Mes Sœurs,
En ces temps agités de cacophonie musicale, où le médiocre côtoie le bruyant, quand ils ne s’associent pas, il est bon de pouvoir se reposer avec recueillement sur les vraies valeurs mélodiques.
Aussi c’est avec une fierté teintée - que le Très Haut me pardonne ! - de gourmandise, que je vous propose en cette veillée, de nous rassembler pour écouter le très délicat "The Geese And the Ghost" d’Anthony Phillips. Comme certaines d’entre vous le savent probablement, “Ant”, ainsi qu’on le surnomme, est un des membres fondateurs du mythique Genesis, groupe qu’il quitte après la parution du raffiné "Tresspass", où l’on identifie déjà le goût de ce guitariste, amateur de 12 cordes, pour les harmonies arachnéennes et les ambiances éthérées. Sa décision semble liée à une peur de la scène, ce qui peut se comprendre quand on observe le manque de recueillement des auditoires actuels. Puissions-nous, mes Sœurs, nous tenir à l’écart de toute cette vaine agitation !

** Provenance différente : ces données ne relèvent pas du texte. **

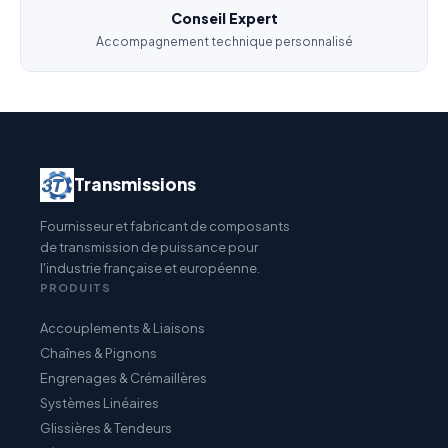
Conseil Expert
Accompagnement technique personnalisé
Transmissions
Fournisseur et fabricant de composants
de transmission de puissance pour
l'industrie française et européenne.
PRODUITS
Accouplements & Liaisons
Chaînes & Pignons
Engrenages & Crémaillères
Systèmes Linéaires
Glissières & Tendeurs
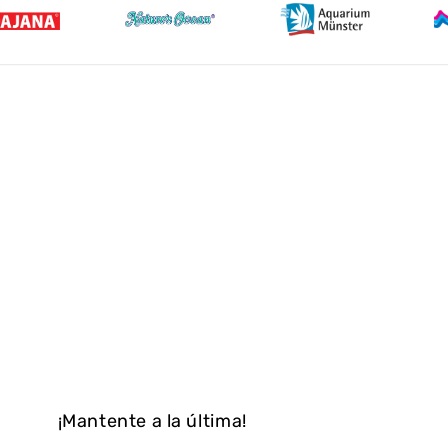
¡Mantente a la última!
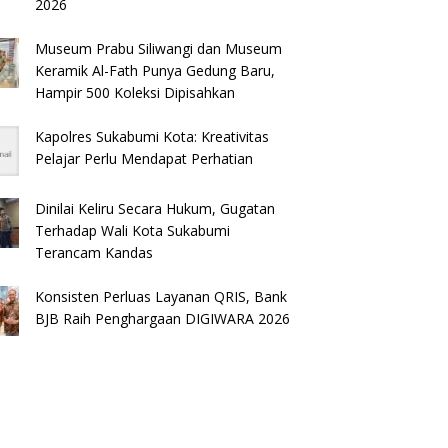
2026
Museum Prabu Siliwangi dan Museum
Keramik Al-Fath Punya Gedung Baru,
Hampir 500 Koleksi Dipisahkan
Kapolres Sukabumi Kota: Kreativitas
Pelajar Perlu Mendapat Perhatian
Dinilai Keliru Secara Hukum, Gugatan
Terhadap Wali Kota Sukabumi
Terancam Kandas
Konsisten Perluas Layanan QRIS, Bank
BJB Raih Penghargaan DIGIWARA 2026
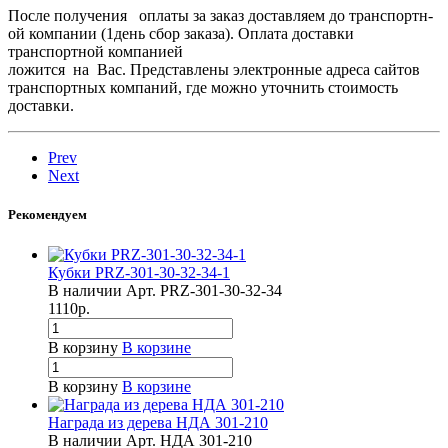
После получения оплаты за заказ доставляем­ до транспортн­
ой компании (1день сбор заказа). Оплата доставки
транспортн­ой компанией
ложится на Вас. Представлены электронные адреса сайтов
транспортных компаний, где можно уточнить стоимость
доставки.
Prev
Next
Рекомендуем
Кубки PRZ-301-30-32-34-1
В наличии
Арт.
PRZ-301-30-32-34
1110
р.
В корзину
В корзине
В корзину
В корзине
Награда из дерева НДА 301-210
В наличии
Арт.
НДА 301-210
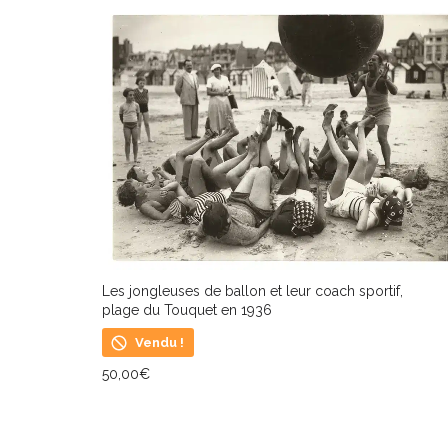
Les jongleuses de ballon et leur coach sportif,
plage du Touquet en 1936
Vendu !
50,00
€
LIRE LA SUITE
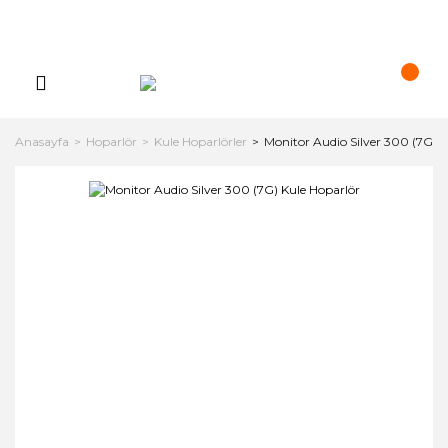
Anasayfa
Hoparlör
Kule Hoparlörler
Monitor Audio Silver 300 (7G) K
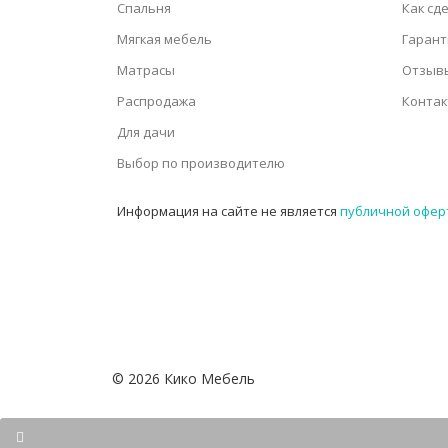
Спальня
Как сд
Мягкая мебель
Гарант
Матрасы
Отзыв
Распродажа
Конта
Для дачи
Выбор по производителю
Информация на сайте не является
публичной офер
©
2026
Кико Мебель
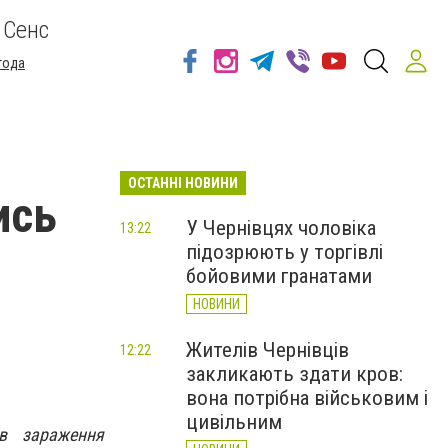
 Сенс
года
ОСТАННІ НОВИНИ
ись
У Чернівцях чоловіка
13:22
підозрюють у торгівлі
бойовими гранатами
НОВИНИ
Жителів Чернівців
12:22
закликають здати кров:
вона потрібна військовим і
цивільним
в зараження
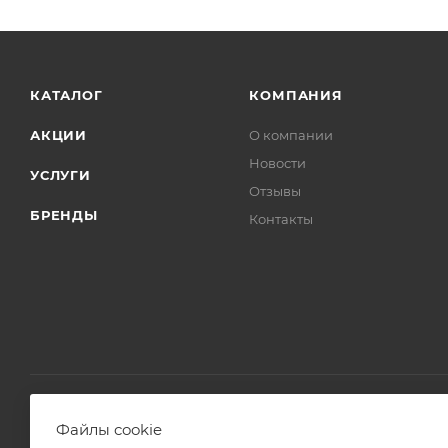
КАТАЛОГ
КОМПАНИЯ
АКЦИИ
О компании
Новости
УСЛУГИ
Отзывы
БРЕНДЫ
Контакты
Файлы cookie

Il faudra sept années de persévérance à Ant pour parvenir à mettre au monde cet album, né de sa collaboration avec Mike Rutherford. Les premières ébauches remontent donc à la période de "Trespass", et la parution est postérieure à "Trick of the Tail" ! La complicité avec Mike est très présente tout au long de "Geese", les deux amis partageant les guitares dont la très prisée douze cordes, qui donne une teinte très particulière à l’album, mais vous pouvez également noter que des noms célèbres sont présents parmi les collaborateurs : Phil Collins assure les vocaux sur deux titres (et il est dans un registre doux qui lui convient ma foi fort bien), et John Hackett joue de la flûte comme sur les albums de son frère Steve.
"The Geese and The Ghost" est délicatement présenté dans une pochette signée Peter Cross, qui travaillera souvent avec Ant. Le ton est donné avec une illustration toute en diaphanéité montrant un troubadour dans une ambiance pastorale et merveilleuse. La poétique naïveté de l’image se traduit dans la musique par une simplicité transparente. Les guitares dominent clairement le propos, accompagnées tantôt du souffle d’une flûte ou d’un hautbois, tantôt de la caresse d’un violoncelle. Seuls les deux derniers morceaux, enchaînés ('Collections', avec Ant au chant, et 'Sleepfall') bénéficient d’une orchestration plus ample. La direction imprimée à l’album est donc dépouillement et harmonie, et c’est une réussite incontestable, avec pour point culminant les deux morceaux les plus longs, 'Henry, Portrait From the Tudor Times' et 'The Geese and the Ghost', qui sont d’admirables incitations à la rêverie et que certains esprits modernes qualifieront d’“épiques”, appellation qui me parait assez bien adaptée.
Aucun des albums ultérieurs d’Ant ne délivre le même charme un peu suranné que ce "Geese and The Ghost". Profitons donc, mes sœurs, de ce moment de grâce et de calme que nous procure cet album, loin des convulsions et des turbulences, et goûtons les tendres variations de ce chercheur en harmonies.